By SUSANNA RAY
MALTBY — The "Killer Highway" may be getting new lanes this week, but it won’t be getting a new nickname anytime soon.
Highway 522, the main thoroughfare between Monroe and the Woodinville area, will widen to two lanes westbound from Paradise Lake Road when crews remove the roadblocks Thursday morning.
Jerry Ward has lived just a few blocks from that intersection for 24 years. He’s able to rattle off the names of all the side streets to take, depending on where a road-closing fatality occurs along the dangerous highway.
Still, he’s not too excited about the new lanes.
"It’ll be a bottleneck when it narrows down," Ward said, "so I can’t see it being any help."

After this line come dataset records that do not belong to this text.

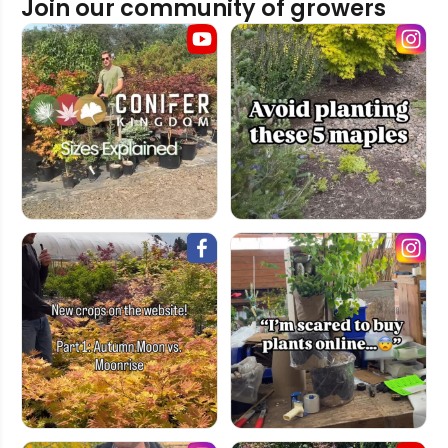
Join our community of growers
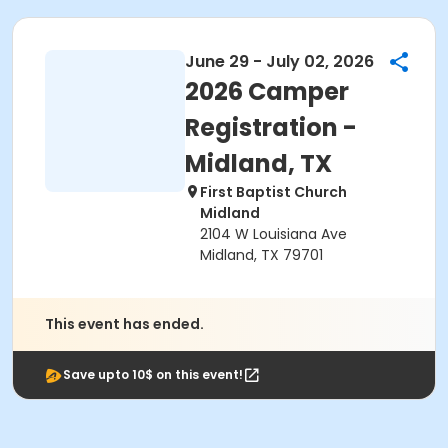
June 29 - July 02, 2026
2026 Camper
Registration -
Midland, TX
First Baptist Church
Midland
2104 W Louisiana Ave
Midland, TX 79701
This event has ended.
Save upto 10$ on this event!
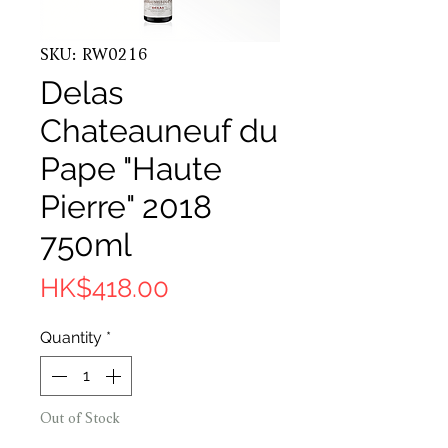
SKU: RW0216
Delas
Chateauneuf du
Pape "Haute
Pierre" 2018
750ml
Price
HK$418.00
Quantity
*
Out of Stock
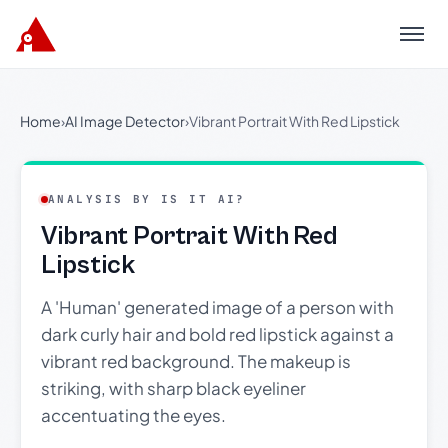
Menu
Home
›
AI Image Detector
›
Vibrant Portrait With Red Lipstick
ANALYSIS BY IS IT AI?
Vibrant Portrait With Red
Lipstick
A 'Human' generated image of a person with
dark curly hair and bold red lipstick against a
vibrant red background. The makeup is
striking, with sharp black eyeliner
accentuating the eyes.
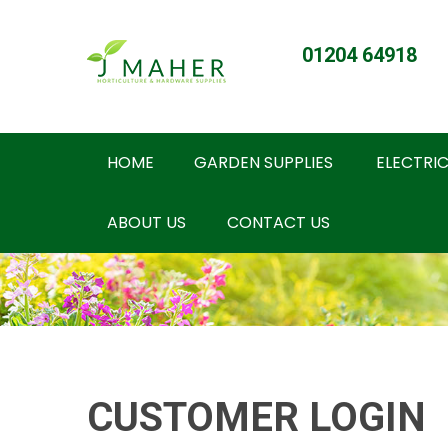
01204 64918
HOME
GARDEN SUPPLIES
ELECTRIC
ABOUT US
CONTACT US
CUSTOMER LOGIN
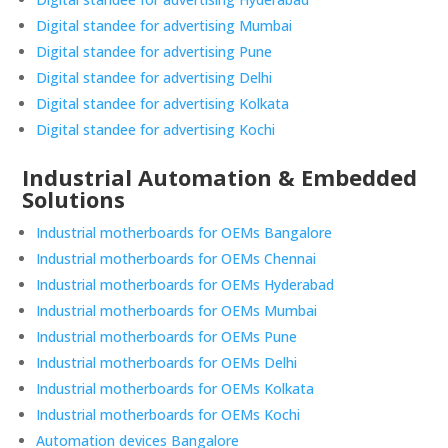
Digital standee for advertising Mumbai
Digital standee for advertising Pune
Digital standee for advertising Delhi
Digital standee for advertising Kolkata
Digital standee for advertising Kochi
Industrial Automation & Embedded
Solutions
Industrial motherboards for OEMs Bangalore
Industrial motherboards for OEMs Chennai
Industrial motherboards for OEMs Hyderabad
Industrial motherboards for OEMs Mumbai
Industrial motherboards for OEMs Pune
Industrial motherboards for OEMs Delhi
Industrial motherboards for OEMs Kolkata
Industrial motherboards for OEMs Kochi
Automation devices Bangalore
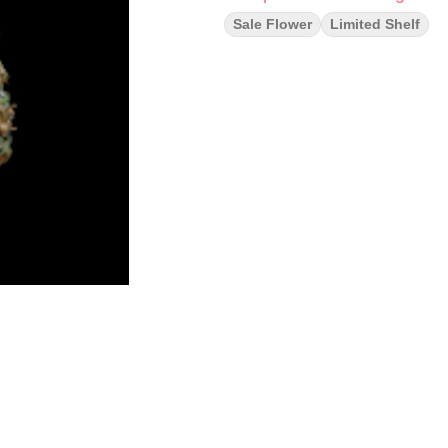
Sale Flower
Limited Shelf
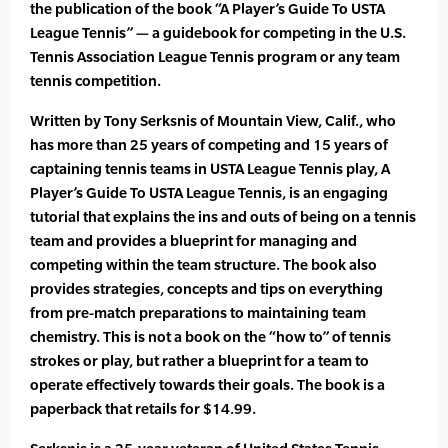
the publication of the book “A Player’s Guide To USTA
League Tennis” — a guidebook for competing in the U.S.
Tennis Association League Tennis program or any team
tennis competition.
Written by Tony Serksnis of Mountain View, Calif., who
has more than 25 years of competing and 15 years of
captaining tennis teams in USTA League Tennis play, A
Player’s Guide To USTA League Tennis, is an engaging
tutorial that explains the ins and outs of being on a tennis
team and provides a blueprint for managing and
competing within the team structure. The book also
provides strategies, concepts and tips on everything
from pre-match preparations to maintaining team
chemistry. This is not a book on the “how to” of tennis
strokes or play, but rather a blueprint for a team to
operate effectively towards their goals. The book is a
paperback that retails for $14.99.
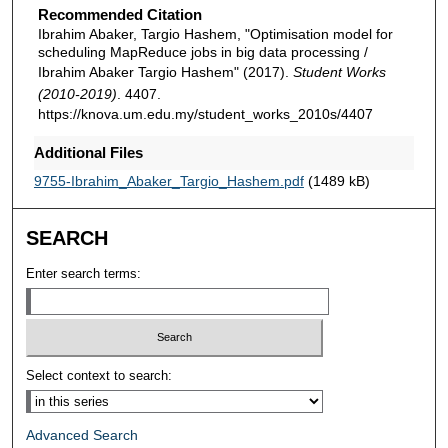
Recommended Citation
Ibrahim Abaker, Targio Hashem, "Optimisation model for
scheduling MapReduce jobs in big data processing /
Ibrahim Abaker Targio Hashem" (2017).
Student Works
(2010-2019)
. 4407.
https://knova.um.edu.my/student_works_2010s/4407
Additional Files
9755-Ibrahim_Abaker_Targio_Hashem.pdf
(1489 kB)
SEARCH
Enter search terms:
Select context to search:
Advanced Search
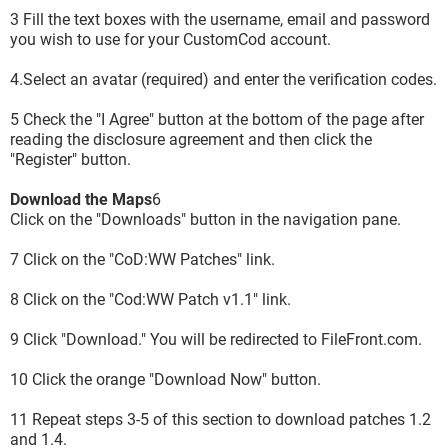
3 Fill the text boxes with the username, email and password
you wish to use for your CustomCod account.
4.Select an avatar (required) and enter the verification codes.
5 Check the "I Agree" button at the bottom of the page after
reading the disclosure agreement and then click the
"Register" button.
Download the Maps
6
Click on the "Downloads" button in the navigation pane.
7 Click on the "CoD:WW Patches" link.
8 Click on the "Cod:WW Patch v1.1" link.
9 Click "Download." You will be redirected to FileFront.com.
10 Click the orange "Download Now" button.
11 Repeat steps 3-5 of this section to download patches 1.2
and 1.4.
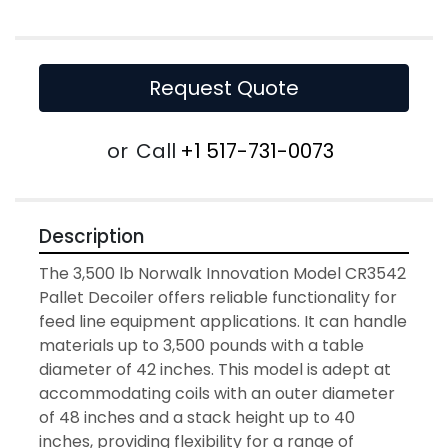
Request Quote
or
Call
+1 517-731-0073
Description
The 3,500 lb Norwalk Innovation Model CR3542 
Pallet Decoiler offers reliable functionality for 
feed line equipment applications. It can handle 
materials up to 3,500 pounds with a table 
diameter of 42 inches. This model is adept at 
accommodating coils with an outer diameter 
of 48 inches and a stack height up to 40 
inches, providing flexibility for a range of 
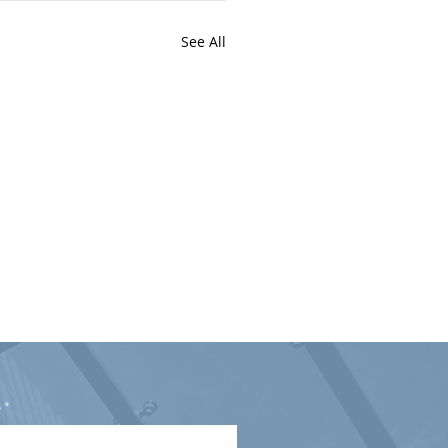
See All
e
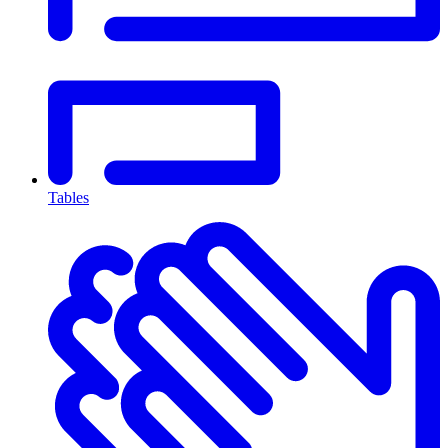
Tables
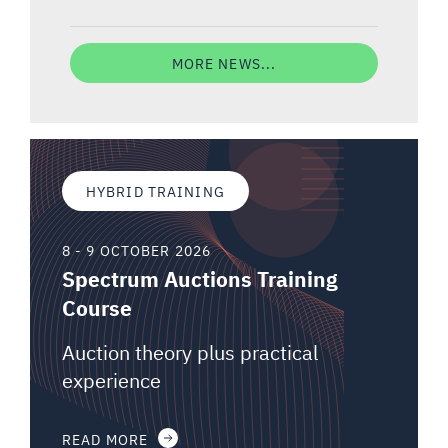
MORE NEWS...
HYBRID TRAINING
8 - 9 OCTOBER 2026
Spectrum Auctions Training
Course
Auction theory plus practical
experience
READ MORE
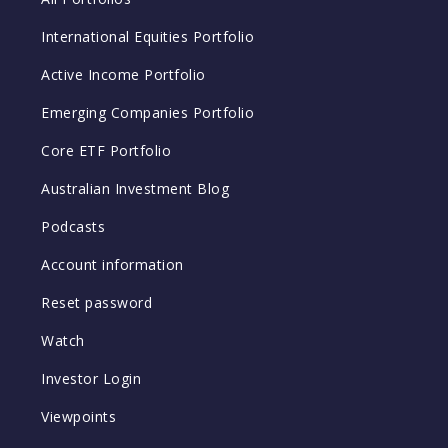
International Equities Portfolio
Active Income Portfolio
Emerging Companies Portfolio
Core ETF Portfolio
Australian Investment Blog
Podcasts
Account information
Reset password
Watch
Investor Login
Viewpoints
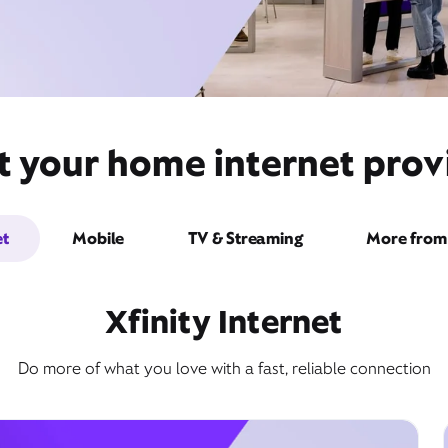
 your home internet provi
et
Mobile
TV & Streaming
More from 
Xfinity Internet
Do more of what you love with a fast, reliable connection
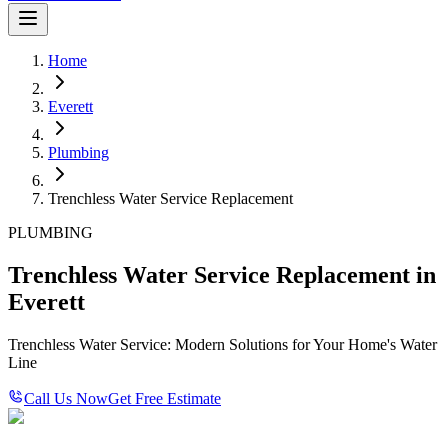
Home
Everett
Plumbing
Trenchless Water Service Replacement
PLUMBING
Trenchless Water Service Replacement in
Everett
Trenchless Water Service: Modern Solutions for Your Home's Water
Line
Call Us Now
Get Free Estimate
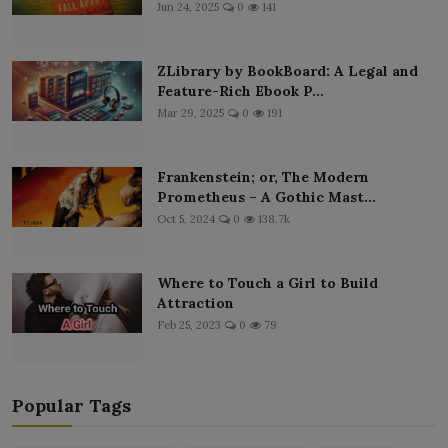
Jun 24, 2025
0
141
ZLibrary by BookBoard: A Legal and
Feature-Rich Ebook P...
Mar 29, 2025
0
191
Frankenstein; or, The Modern
Prometheus – A Gothic Mast...
Oct 5, 2024
0
138.7k
Where to Touch a Girl to Build
Attraction
Feb 25, 2023
0
79
Popular Tags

Accidents might increase at the merging points, but the new lanes should at least speed up westbound drivers from Paradise Lake Road on, said Mark Leingang of Snohomish. Leingang has worked at the Chevron station near that intersection since August, and he said almost everyone who comes in asks when the new lanes will open.
"That’s the No. 1 question," he said. "Everyone thinks we know."
Transportation workers had to postpone the opening, which had been scheduled for Saturday, because of bad weather. Roadway striping can’t be done in wet conditions.
But they went ahead and had the ribbon-cutting ceremony that morning, and if Mother Nature cooperates, will open the two new westbound lanes Thursday morning.
There will still be just one eastbound lane until the spring, however, because crews will have to grind away the grooved "rumble strips" between the two current lanes and restripe them for eastbound traffic.
Sean Noland and his wife, Lisa, said they moved from Monroe to Arlington six years ago because of the dangerous and congested highway.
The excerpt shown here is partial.